Required action: Reproduce every line of the data, exactly and without its pictures.

Top of Exercise materials

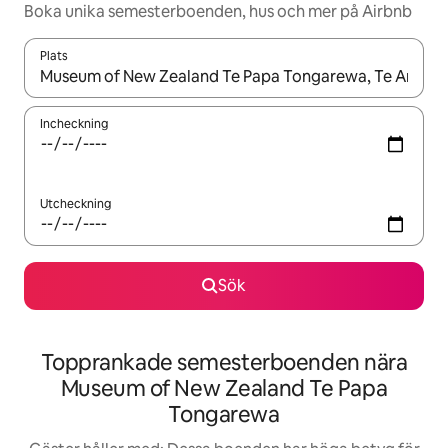
Boka unika semesterboenden, hus och mer på Airbnb
Plats
När resultaten är tillgängliga kan du navigera med upp- och ned
Incheckning
Utcheckning
Sök
Topprankade semesterboenden nära
Museum of New Zealand Te Papa
Tongarewa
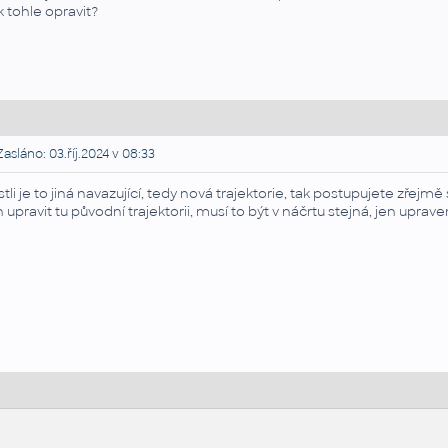
k tohle opravit?
asláno: 03.říj.2024 v 08:33
stli je to jiná navazující, tedy nová trajektorie, tak postupujete zřej
n upravit tu původní trajektorii, musí to být v náčrtu stejná, jen uprave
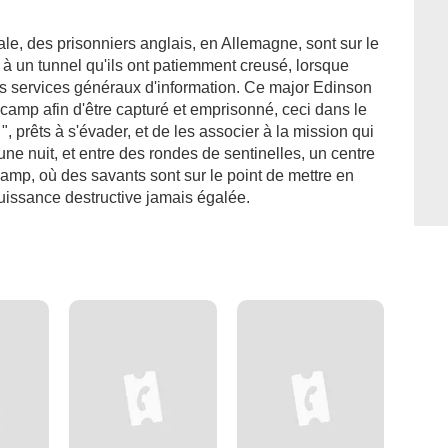
le, des prisonniers anglais, en Allemagne, sont sur le
 à un tunnel qu'ils ont patiemment creusé, lorsque
des services généraux d'information. Ce major Edinson
e camp afin d'être capturé et emprisonné, ceci dans le
, prêts à s'évader, et de les associer à la mission qui
d'une nuit, et entre des rondes de sentinelles, un centre
mp, où des savants sont sur le point de mettre en
issance destructive jamais égalée.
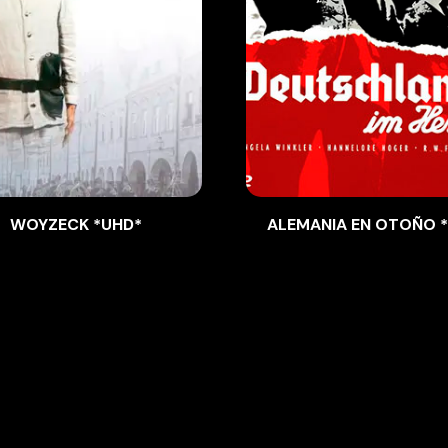
WOYZECK *UHD*
ALEMANIA EN OTOÑO 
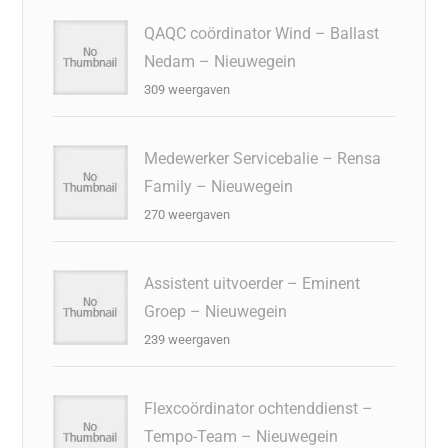
QAQC coördinator Wind – Ballast
Nedam – Nieuwegein
309 weergaven
Medewerker Servicebalie – Rensa
Family – Nieuwegein
270 weergaven
Assistent uitvoerder – Eminent
Groep – Nieuwegein
239 weergaven
Flexcoördinator ochtenddienst –
Tempo-Team – Nieuwegein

Bottom of Exercise materials

Written answer:
Boka unika semesterboenden, hus och mer på Airbnb
Plats
När resultaten är tillgängliga kan du navigera med upp- och ned
Incheckning
Utcheckning
Sök
Topprankade semesterboenden nära
Museum of New Zealand Te Papa
Tongarewa
k tohle opravit?
asláno: 03.říj.2024 v 08:33
stli je to jiná navazující, tedy nová trajektorie, tak postupujete zřej
n upravit tu původní trajektorii, musí to být v náčrtu stejná, jen uprave
le, des prisonniers anglais, en Allemagne, sont sur le
 à un tunnel qu'ils ont patiemment creusé, lorsque
des services généraux d'information. Ce major Edinson
e camp afin d'être capturé et emprisonné, ceci dans le
, prêts à s'évader, et de les associer à la mission qui
d'une nuit, et entre des rondes de sentinelles, un centre
mp, où des savants sont sur le point de mettre en
issance destructive jamais égalée.
WOYZECK *UHD*
ALEMANIA EN OTOÑO 
QAQC coördinator Wind – Ballast
Nedam – Nieuwegein
309 weergaven
Medewerker Servicebalie – Rensa
Family – Nieuwegein
270 weergaven
Assistent uitvoerder – Eminent
Groep – Nieuwegein
239 weergaven
Flexcoördinator ochtenddienst –
Tempo-Team – Nieuwegein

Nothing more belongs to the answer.